[[ The input, beginning ]]

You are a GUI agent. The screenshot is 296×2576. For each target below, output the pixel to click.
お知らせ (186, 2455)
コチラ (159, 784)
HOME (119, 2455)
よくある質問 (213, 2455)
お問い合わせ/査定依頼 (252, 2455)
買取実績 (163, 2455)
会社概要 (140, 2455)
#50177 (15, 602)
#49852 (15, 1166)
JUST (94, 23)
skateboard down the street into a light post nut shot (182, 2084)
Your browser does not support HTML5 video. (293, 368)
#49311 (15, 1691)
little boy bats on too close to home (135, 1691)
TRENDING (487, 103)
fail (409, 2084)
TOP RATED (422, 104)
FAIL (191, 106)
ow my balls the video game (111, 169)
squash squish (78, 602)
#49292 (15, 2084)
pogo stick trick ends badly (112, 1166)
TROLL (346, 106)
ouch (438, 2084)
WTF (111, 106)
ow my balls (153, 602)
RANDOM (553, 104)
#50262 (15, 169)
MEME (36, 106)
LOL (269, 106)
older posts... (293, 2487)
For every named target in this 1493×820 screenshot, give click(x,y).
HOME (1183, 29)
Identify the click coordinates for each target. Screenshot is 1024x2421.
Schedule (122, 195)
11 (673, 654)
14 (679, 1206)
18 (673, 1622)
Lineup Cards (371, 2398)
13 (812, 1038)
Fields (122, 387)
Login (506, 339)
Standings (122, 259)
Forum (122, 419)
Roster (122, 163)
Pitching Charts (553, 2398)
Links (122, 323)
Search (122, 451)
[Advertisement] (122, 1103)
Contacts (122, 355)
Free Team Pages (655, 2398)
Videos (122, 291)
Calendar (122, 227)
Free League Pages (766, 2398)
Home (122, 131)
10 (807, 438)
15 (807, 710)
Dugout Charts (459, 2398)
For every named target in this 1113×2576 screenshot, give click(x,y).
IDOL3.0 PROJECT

[[ The input, end ]]

**Activity**
An exact copy of the line containing "#50177 (15, 602)" and all lines after it, through the last line of the entries, is the required answer.

**Task solution**
#50177 (15, 602)
#49852 (15, 1166)
JUST (94, 23)
skateboard down the street into a light post nut shot (182, 2084)
Your browser does not support HTML5 video. (293, 368)
#49311 (15, 1691)
little boy bats on too close to home (135, 1691)
TRENDING (487, 103)
fail (409, 2084)
TOP RATED (422, 104)
FAIL (191, 106)
ow my balls the video game (111, 169)
squash squish (78, 602)
#49292 (15, 2084)
pogo stick trick ends badly (112, 1166)
TROLL (346, 106)
ouch (438, 2084)
WTF (111, 106)
ow my balls (153, 602)
RANDOM (553, 104)
#50262 (15, 169)
MEME (36, 106)
LOL (269, 106)
older posts... (293, 2487)
For every named target in this 1493×820 screenshot, give click(x,y).
HOME (1183, 29)
Identify the click coordinates for each target. Screenshot is 1024x2421.
Schedule (122, 195)
11 (673, 654)
14 (679, 1206)
18 (673, 1622)
Lineup Cards (371, 2398)
13 (812, 1038)
Fields (122, 387)
Login (506, 339)
Standings (122, 259)
Forum (122, 419)
Roster (122, 163)
Pitching Charts (553, 2398)
Links (122, 323)
Search (122, 451)
[Advertisement] (122, 1103)
Contacts (122, 355)
Free Team Pages (655, 2398)
Videos (122, 291)
Calendar (122, 227)
Free League Pages (766, 2398)
Home (122, 131)
10 (807, 438)
15 (807, 710)
Dugout Charts (459, 2398)
For every named target in this 1113×2576 screenshot, give click(x,y).
IDOL3.0 PROJECT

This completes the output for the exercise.